6 December 2006
The number of South Africans with a bank account rose by around 1.5-million between 2005 and 2006, reaching a total of 15.9-million people or 51% of the country’s 31.1-million adults (people over the age of 16).
And the entry-level Mzansi bank account, introduced in 2004 to offer an easy-to-use and affordable banking solution for “the unbanked” in South Africa, has proved “undoubtedly a success”.
That’s according to FinMark Trust’s FinScope SA 2006, an annual national household survey of financial services, needs and usage among South Africans.
According to the survey, released this week, South Africa’s banked population increased by 11% between 2005 and 2006, far outstripping the 1% population growth in the same period.
However, the ability of the banking sector to draw in the other half of the population will depend, ultimately, not on provision of easier or cheaper access, or better financial education, but on fundamental changes in the economic realities of the country.
Mzansi: ‘impressive uptake’
South Africa’s financial sector charter, signed in October 2003, commits the country’s financial institutions to extending first-order retail banking products to 80% of South Africans in the lowest income bracket (LSM 1-5) by 2008.
According to FinScope, South Africa’s low-cost bank account, Mzansi – introduced with these lower-income customers in mind – claimed the lion’s share of new banking customers over the last year.
The percentage of South Africans holding an Mzansi account rose from 2% in 2005 to 6% in 2006 – a staggering growth of around 250%. In the same period, the percentage of the banked population using Mzansi grew fourfold, from 3% to 12%.
Claimed Mzansi account holders are nearing the 2-million mark, the survey finds, noting that this might be an under-reading of Mzansi’s actual size: the Banking Association SA reported that 3.3-million Mzansi accounts had been opened by June.
FinScope says this discrepancy “could be because many users of Mzansi do not actually realise the type of account they hold.
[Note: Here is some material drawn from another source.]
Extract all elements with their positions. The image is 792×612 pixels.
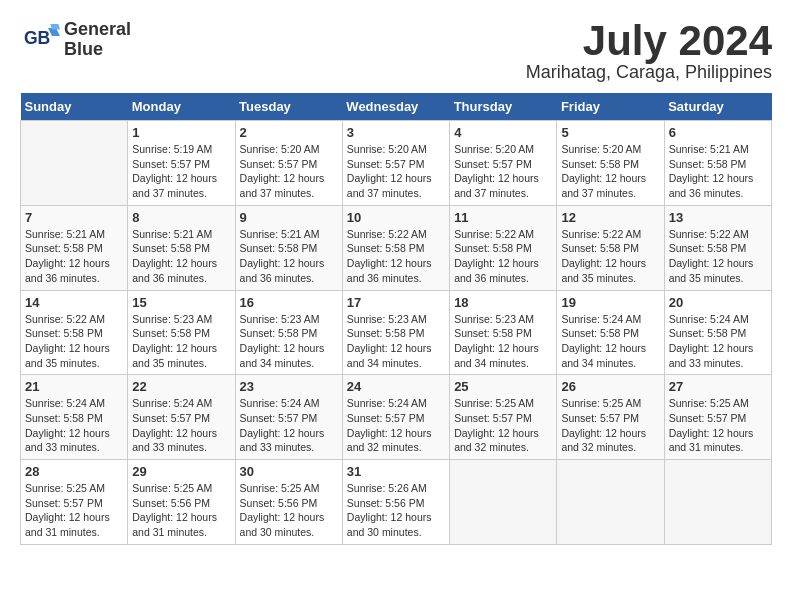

For example, PostBank account holders were all switched to Mzansi accounts.”
Most importantly, according to the survey, Mzansi has been successful at drawing previously unbanked people into the banking sector, not solely causing account switching among the already banked.
“Sixty percent of people holding a Mzansi account claim this to be their first bank account, an encouraging indicator that the product is being adopted by its core target market.”
The financial divide persists
However, while the drive to bring more South Africans into the banking system appears to be working – and despite strong indicators that uptake of the Mzansi account will continue to grow – the financial divide between rich and poor in the country will, if it persists, sooner or later put the brakes on this growth.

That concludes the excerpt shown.